In the early 1980s, Andy Warhol gave Sante D’Orazio his first assignment for an American magazine (this one), right around the time the then-budding fashion photographer started making his diaries. “I started [making them] because back then I had to be my own accountant, my own lawyer, my own producer and I wasn’t going to remember how many rolls of film I shot that day. Even back then I didn’t have a memory,” says D’Orazio of his process, which references the infamous style of the diaries kept by his great friend and mentor Peter Beard. “Then I hated the empty pages so I’d just fill them in with the things I did that day, the label of a wine bottle I had at dinner or matches from the restaurant. It became my daily meditation when I ended my day, my transition from my workday to my so-called home life.”

In 1998 he turned these meditations into his first book, A Private View, a behind-the-scenes look into the frenzy that is the fashion world and the attendant celebrities who make it sparkle. Now he’s back with the follow-up, Barely Private, which launched last night at New York’s Taschen bookstore. I spoke with him before the source material for yet another bawdy diary descended. Whether it’s the witty marginalia of late nights at the Rose Bar with Jack White and Warren Beatty, a funny snapshot of Larry Gagosian parading around in a mask in St. Barth’s, or a decade’s worth of self-portraits ,the book is a wild romp through the life of a truly indefatigable jetsetter who’s revealing more and more of himself these days.

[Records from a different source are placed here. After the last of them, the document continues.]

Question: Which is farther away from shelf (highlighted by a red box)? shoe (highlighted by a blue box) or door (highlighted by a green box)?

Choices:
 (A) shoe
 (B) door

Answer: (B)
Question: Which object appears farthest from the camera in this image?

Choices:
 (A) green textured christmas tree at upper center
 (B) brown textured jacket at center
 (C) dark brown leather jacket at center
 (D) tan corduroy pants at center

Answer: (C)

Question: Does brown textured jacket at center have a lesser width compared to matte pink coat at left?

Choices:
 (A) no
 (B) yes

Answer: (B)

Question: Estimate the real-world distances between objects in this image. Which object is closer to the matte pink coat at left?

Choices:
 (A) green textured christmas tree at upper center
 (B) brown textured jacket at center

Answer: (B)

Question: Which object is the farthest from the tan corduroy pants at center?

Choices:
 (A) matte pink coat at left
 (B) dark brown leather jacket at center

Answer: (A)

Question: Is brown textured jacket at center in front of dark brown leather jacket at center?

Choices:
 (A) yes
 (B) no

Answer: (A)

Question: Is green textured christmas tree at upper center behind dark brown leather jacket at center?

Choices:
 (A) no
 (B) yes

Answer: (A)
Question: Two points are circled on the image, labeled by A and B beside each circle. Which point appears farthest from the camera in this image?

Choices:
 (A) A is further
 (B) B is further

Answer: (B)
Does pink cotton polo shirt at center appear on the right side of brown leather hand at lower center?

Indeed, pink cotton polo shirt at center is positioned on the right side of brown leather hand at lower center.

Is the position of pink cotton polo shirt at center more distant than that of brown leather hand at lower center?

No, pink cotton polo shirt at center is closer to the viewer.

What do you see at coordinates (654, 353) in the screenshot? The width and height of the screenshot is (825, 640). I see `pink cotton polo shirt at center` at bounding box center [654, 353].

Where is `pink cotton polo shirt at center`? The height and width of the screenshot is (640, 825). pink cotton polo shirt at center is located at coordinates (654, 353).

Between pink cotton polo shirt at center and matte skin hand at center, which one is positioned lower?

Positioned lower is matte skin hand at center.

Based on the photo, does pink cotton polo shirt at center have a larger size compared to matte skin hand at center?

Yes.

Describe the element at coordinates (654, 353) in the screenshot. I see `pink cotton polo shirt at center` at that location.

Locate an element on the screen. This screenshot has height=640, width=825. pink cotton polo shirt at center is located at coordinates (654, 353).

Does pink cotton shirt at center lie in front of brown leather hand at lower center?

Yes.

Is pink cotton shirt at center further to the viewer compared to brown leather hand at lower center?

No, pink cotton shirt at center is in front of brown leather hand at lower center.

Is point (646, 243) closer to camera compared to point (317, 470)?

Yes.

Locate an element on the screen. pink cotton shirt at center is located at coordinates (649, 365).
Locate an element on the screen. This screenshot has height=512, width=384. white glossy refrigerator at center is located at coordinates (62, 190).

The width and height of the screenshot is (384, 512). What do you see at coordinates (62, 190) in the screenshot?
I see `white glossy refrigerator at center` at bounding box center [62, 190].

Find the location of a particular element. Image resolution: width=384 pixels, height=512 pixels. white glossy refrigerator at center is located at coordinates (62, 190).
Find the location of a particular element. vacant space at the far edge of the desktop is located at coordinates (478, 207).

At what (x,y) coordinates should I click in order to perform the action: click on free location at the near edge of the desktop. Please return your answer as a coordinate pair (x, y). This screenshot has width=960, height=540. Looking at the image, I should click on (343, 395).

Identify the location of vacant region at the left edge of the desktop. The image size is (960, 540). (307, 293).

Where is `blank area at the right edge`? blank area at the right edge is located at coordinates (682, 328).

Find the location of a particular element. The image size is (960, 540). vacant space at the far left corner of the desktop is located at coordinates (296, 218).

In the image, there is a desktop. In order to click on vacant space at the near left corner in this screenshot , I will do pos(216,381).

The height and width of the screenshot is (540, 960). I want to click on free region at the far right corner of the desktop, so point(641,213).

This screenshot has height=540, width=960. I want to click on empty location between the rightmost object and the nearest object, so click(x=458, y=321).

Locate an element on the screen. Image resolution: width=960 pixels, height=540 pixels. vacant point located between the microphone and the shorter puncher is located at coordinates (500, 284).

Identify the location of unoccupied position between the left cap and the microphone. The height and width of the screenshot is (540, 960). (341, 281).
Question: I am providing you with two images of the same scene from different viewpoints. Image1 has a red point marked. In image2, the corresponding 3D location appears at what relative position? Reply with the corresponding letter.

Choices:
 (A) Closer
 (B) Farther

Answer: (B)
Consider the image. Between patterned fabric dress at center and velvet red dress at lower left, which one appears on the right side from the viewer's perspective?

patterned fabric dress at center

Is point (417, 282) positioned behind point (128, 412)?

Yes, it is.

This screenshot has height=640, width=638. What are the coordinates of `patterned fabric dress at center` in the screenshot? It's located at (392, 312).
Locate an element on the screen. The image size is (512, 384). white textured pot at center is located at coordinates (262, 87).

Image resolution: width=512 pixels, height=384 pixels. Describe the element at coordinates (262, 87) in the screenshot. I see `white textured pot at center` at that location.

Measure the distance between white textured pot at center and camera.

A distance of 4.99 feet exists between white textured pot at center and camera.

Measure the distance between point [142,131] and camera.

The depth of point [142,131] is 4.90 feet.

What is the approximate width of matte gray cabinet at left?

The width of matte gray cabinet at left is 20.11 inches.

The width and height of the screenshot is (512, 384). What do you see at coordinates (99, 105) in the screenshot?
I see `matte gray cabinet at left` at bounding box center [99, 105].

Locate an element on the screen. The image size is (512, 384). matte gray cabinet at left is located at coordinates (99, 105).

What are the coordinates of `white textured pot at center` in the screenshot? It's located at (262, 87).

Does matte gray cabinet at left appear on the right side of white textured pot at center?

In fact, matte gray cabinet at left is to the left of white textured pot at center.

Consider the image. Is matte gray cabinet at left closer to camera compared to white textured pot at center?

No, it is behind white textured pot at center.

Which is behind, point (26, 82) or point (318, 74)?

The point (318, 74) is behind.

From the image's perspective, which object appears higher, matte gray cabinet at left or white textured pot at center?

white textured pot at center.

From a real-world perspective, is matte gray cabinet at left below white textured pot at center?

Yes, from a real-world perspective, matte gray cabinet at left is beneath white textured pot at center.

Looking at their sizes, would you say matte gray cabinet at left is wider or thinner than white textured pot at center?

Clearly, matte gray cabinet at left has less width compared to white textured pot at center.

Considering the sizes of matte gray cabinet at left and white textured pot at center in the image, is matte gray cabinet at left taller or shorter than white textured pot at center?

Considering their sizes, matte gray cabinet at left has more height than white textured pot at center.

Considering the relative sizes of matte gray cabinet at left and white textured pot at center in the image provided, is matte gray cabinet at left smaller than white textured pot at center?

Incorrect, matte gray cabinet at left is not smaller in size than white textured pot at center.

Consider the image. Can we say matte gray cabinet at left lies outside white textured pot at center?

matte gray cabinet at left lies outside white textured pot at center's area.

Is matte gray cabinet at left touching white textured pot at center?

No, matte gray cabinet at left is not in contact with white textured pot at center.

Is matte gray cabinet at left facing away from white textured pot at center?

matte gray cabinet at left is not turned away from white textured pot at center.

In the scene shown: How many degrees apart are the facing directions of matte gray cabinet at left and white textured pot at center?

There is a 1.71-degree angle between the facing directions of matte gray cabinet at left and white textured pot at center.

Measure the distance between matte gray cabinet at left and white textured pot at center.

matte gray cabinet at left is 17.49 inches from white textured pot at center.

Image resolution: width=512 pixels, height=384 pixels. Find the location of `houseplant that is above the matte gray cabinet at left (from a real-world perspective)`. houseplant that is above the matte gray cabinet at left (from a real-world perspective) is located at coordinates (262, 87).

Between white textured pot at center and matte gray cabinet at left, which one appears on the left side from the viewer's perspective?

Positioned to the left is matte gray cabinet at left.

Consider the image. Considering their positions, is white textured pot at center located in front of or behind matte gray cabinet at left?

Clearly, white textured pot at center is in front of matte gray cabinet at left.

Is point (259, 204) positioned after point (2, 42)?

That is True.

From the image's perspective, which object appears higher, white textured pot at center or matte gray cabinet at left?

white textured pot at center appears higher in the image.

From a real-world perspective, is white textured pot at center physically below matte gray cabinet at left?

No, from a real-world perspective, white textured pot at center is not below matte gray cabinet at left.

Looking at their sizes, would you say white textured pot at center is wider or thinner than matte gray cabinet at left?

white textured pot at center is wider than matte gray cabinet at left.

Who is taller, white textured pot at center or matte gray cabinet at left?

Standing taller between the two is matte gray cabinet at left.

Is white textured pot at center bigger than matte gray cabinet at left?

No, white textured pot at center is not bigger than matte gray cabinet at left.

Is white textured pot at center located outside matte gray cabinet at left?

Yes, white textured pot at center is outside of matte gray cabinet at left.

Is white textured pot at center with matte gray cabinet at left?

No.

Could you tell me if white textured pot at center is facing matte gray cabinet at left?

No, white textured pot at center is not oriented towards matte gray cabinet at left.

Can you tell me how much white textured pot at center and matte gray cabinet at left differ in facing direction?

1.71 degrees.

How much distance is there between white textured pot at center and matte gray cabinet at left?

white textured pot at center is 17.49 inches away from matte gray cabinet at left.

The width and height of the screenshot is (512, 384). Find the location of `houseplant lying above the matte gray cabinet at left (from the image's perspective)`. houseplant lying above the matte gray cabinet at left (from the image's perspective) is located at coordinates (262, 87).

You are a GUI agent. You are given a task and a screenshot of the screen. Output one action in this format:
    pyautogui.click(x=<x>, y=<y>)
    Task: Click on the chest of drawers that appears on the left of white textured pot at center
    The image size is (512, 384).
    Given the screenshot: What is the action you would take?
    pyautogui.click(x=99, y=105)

“It’s a self-portrait. The first one was a little more decorative in the sense that you have supermodels, this and that. I don’t want to use the word careful, but in comparison it’s a tiny bit more careful,” says D’Orazio. “This book is where I make girls who are not supermodels look just as good if not better.” Or as Ed Rusha puts in his pithy intro, “His pictures are remarkably free of staging tactics…he makes cleavage growl like a dog.”

MICHAEL SLENSKE: Have you always been doing journals like this?

SANTE D’ORAZIO: I’ve been doing them since ’81. I was in Milan and somebody gave me a Trussardi diary and I thought “Genius.” Inside I put the Polaroids, how much film I shot, who I shot with. This way for billing later on I had all the information.

SLENSKE: So it’s almost for your own record?

D’ORAZIO: Yeah, and every day became a note because I either edited that day or shot that day or met so-and-so. It developed out of necessity, and then it became total addiction and habit.

SLENSKE: Did you always have this book in mind after A Private View?

D’ORAZIO: You know, after the first book I had 10 times the material still left from the first one. I don’t want to repeat myself but 12 years later you just say, “Fuck, yeah.” That’s why the first one’s called A Private View and this one’s called Barely Private because I exposed even more.

SLENSKE: Then there are those quiet moments with Larry Gagosian in a mask. It’s one of those photos you never think you’d see.

D’ORAZIO: [LAUGHS] He still doesn’t know it happened. I’ll be getting phone calls. I don’t give a fuck. You only live once, we’re all going, and I’m going to leave a record.

SLENSKE: Is there a theme you’re trying to hit?

D’ORAZIO: There’s no theme, it’s life. I barely remember a night, but then I do when I look back at the Polaroids. “Did I do that? I did. Oh shit, I’m glad, I wish I could remember.” It’s a self-portrait. If you could remember all the moments in the last 10 years you’d highlight this one, this one and this one. Same thing.

SLENSKE: Was there anything you had to cut that you regret?

D’ORAZIO: There are a few. [His 15 year-old son walks in the room] This is my son, Nick. You got to get to a point in life where you really don’t care anymore: Everything gets contrived when you care too much. One of my dearest friends is Peter Beard, and I don’t want to hang out with him because he’s crazier than anyone I know Peter’s so out of control but his diaries are the most genius because you see how little he cares and how in the carelessness there’s genius.

Look, when Nick was three years old I drove him over to Peter’s house in Montauk, and on the way over I said, “What the fuck am I doing bringing my three year old to Peter’s?” He’s liable to drop him off the cliff or something. We went there and Peter was happy to see us. He had a beer in his hand, but he couldn’t find an opener so he smashed it against the table and started drinking. Then he grabs Nick by the side to take him for a walk, and the bottle cuts my son’s eye. And I just thought how much shit I was going to get for this. But I got the pictures.